Chapter 4: Samples 01–03 — First Steps
These three samples build the foundation. By the end you will be able to discover OpenCL hardware, execute your first GPU computation, and understand the work item model.
Sample 01 — Device Info
Repository: OpenCL-Samples on Github
File: 01_DeviceInfo/Program.cs
Goal: Discover and print all OpenCL hardware on the machine. No computation.
New concepts: Platform, Device, opaque handles (nint), two-call query pattern, GetPlatformInfo, GetDeviceInfo.
What it does
The program walks the platform → device hierarchy and prints properties of every OpenCL device it finds. Output looks like:
Found 1 OpenCL platform(s):
==============================================================
Platform : Apple
Vendor : Apple
Version: OpenCL 1.2 (Dec 18 2024 19:56:59)
Devices: 2
--------------------------------------------------------------
Name : Apple M3 Pro
Type : GPU
Compute Units : 18
Max Clock : 1000 MHz
Global Memory : 36864 MB
Local Memory : 32 KB
Max Work-Group : 256 work-items
Driver Version : 1.2 1.0
Device Version : OpenCL 1.2
Step 1: Loading the API
// CL.GetApi() loads the OpenCL shared library (OpenCL.dll / libOpenCL.so)

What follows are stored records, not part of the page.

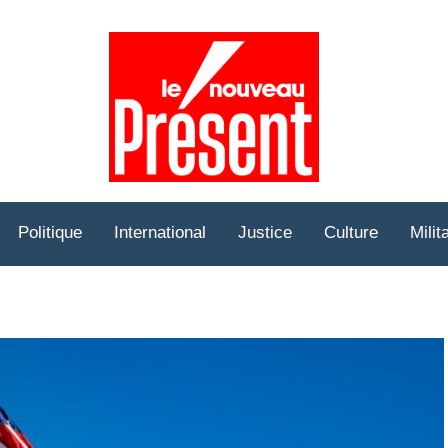
Prése
Hebd
Politique
International
Justice
Culture
Milit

// and returns a managed wrapper object with one method per OpenCL function.
CL cl = CL.GetApi();cl is your gateway to all OpenCL functions. Every sample starts with this line.
Step 2: Discovering Platforms (Two-Call Pattern)
// First call: count only (pass null for the array)
uint numPlatforms;
unsafe { cl.GetPlatformIDs(0u, (nint*)null, out numPlatforms); }
// Second call: fill the array
nint[] platforms = new nint[numPlatforms];
unsafe
{
fixed (nint* p = platforms)
cl.GetPlatformIDs(numPlatforms, p, (uint*)null);
}This two-call pattern (first count, then fill) is used for every list-returning OpenCL function. The fixed block pins the C# array so the GC cannot move it while OpenCL writes into it.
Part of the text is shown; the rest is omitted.